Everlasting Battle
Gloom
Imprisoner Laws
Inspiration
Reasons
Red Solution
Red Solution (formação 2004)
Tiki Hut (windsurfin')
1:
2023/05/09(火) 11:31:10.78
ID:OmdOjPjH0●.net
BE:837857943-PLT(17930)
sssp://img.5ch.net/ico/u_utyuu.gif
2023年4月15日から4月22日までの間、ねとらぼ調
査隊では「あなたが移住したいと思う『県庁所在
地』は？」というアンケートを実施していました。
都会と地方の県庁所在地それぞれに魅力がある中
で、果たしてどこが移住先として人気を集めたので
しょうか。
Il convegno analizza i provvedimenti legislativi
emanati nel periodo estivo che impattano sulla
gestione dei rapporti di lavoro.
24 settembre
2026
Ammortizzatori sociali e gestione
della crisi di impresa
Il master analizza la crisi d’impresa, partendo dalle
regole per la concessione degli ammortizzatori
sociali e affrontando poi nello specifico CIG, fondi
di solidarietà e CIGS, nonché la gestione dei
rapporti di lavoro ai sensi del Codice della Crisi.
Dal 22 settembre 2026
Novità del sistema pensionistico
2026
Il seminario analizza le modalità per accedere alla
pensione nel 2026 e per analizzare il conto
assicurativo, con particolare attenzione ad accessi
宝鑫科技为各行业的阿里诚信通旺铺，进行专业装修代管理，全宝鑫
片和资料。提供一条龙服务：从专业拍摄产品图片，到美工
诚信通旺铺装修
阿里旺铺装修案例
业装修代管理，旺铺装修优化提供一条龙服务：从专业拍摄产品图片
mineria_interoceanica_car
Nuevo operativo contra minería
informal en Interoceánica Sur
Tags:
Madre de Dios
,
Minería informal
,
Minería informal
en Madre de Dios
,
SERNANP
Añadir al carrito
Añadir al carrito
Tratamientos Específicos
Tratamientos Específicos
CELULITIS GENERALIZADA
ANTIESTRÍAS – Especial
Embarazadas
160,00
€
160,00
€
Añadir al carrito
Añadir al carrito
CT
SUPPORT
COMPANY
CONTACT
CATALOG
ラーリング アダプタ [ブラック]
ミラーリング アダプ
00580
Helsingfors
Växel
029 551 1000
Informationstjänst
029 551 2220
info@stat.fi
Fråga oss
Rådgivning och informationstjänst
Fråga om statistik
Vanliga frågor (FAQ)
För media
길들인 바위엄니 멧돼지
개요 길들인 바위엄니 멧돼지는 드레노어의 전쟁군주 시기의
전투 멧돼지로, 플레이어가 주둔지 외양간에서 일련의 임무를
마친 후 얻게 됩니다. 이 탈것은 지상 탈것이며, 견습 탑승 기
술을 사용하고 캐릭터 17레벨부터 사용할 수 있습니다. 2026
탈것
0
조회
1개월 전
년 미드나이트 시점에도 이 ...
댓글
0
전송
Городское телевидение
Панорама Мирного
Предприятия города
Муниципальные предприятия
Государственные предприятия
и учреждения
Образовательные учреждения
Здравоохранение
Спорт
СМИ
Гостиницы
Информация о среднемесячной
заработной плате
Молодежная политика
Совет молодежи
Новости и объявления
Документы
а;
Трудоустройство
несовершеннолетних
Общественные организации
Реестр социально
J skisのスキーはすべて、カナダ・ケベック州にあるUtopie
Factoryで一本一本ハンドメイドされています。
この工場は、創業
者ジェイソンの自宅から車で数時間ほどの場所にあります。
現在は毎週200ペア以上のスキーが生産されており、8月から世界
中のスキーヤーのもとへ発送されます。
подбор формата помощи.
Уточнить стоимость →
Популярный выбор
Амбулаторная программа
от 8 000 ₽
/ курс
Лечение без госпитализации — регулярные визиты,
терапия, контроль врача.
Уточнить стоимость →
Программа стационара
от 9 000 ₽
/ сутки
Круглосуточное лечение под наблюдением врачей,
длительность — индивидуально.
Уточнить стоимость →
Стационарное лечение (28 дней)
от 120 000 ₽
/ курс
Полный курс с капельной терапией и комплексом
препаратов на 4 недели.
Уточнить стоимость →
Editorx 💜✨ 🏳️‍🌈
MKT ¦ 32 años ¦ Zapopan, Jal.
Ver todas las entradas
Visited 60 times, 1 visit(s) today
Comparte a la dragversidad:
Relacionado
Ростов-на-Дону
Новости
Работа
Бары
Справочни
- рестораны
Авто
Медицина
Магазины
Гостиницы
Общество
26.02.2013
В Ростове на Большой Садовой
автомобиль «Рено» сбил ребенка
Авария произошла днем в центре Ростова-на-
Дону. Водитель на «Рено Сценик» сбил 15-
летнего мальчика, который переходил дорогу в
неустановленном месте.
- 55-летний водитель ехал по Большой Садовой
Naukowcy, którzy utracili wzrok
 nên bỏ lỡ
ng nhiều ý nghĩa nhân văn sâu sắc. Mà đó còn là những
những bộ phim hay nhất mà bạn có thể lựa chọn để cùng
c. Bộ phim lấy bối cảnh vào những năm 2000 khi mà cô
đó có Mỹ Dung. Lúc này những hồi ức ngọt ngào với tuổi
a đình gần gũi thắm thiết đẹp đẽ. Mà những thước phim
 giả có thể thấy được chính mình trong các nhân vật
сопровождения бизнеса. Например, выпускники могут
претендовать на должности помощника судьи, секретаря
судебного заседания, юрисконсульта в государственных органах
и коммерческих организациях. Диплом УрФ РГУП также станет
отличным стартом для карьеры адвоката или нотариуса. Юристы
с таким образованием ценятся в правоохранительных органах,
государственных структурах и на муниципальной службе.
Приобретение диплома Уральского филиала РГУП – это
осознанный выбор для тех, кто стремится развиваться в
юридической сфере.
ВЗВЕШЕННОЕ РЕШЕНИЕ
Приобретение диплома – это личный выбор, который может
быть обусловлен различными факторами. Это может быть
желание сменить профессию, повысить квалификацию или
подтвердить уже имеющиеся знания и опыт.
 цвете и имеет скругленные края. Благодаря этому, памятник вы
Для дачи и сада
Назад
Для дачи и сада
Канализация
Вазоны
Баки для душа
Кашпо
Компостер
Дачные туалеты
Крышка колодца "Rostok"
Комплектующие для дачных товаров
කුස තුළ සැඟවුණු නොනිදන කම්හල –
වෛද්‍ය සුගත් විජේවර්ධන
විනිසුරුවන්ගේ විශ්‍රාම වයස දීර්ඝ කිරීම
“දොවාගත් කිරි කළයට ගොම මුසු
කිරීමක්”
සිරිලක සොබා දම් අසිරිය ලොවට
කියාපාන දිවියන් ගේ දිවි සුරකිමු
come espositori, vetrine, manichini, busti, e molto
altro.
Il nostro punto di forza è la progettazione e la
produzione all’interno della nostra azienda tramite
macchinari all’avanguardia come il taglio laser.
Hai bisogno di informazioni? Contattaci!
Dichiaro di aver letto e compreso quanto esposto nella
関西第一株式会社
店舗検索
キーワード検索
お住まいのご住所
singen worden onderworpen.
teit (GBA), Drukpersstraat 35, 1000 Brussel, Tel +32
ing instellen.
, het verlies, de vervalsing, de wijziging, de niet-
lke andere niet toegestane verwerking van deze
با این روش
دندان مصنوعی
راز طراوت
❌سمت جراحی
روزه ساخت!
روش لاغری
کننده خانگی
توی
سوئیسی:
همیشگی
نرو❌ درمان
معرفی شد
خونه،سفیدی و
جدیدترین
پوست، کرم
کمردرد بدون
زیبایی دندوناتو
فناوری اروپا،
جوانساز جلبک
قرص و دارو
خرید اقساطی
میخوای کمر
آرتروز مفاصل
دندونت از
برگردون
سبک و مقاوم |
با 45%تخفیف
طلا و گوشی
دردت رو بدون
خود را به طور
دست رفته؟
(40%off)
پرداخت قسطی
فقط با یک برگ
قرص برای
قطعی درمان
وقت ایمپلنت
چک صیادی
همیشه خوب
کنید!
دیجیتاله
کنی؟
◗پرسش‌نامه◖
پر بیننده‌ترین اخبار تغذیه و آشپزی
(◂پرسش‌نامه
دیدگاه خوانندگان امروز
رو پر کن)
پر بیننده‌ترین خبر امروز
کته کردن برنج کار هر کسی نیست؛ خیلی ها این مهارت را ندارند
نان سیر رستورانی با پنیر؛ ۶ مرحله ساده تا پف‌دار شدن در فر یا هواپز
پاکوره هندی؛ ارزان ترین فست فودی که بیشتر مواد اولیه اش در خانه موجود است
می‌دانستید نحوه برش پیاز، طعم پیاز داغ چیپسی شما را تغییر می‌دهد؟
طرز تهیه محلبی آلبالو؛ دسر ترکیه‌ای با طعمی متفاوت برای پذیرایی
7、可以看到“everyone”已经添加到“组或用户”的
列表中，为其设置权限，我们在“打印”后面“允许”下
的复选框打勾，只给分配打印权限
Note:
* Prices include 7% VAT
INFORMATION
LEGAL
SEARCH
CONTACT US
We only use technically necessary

→ **EXERCISE**
Determine the number of lines in the preceding data that contain the word "امروز". Reply with that number only.

→ **ANSWER FOR THE TASK**
2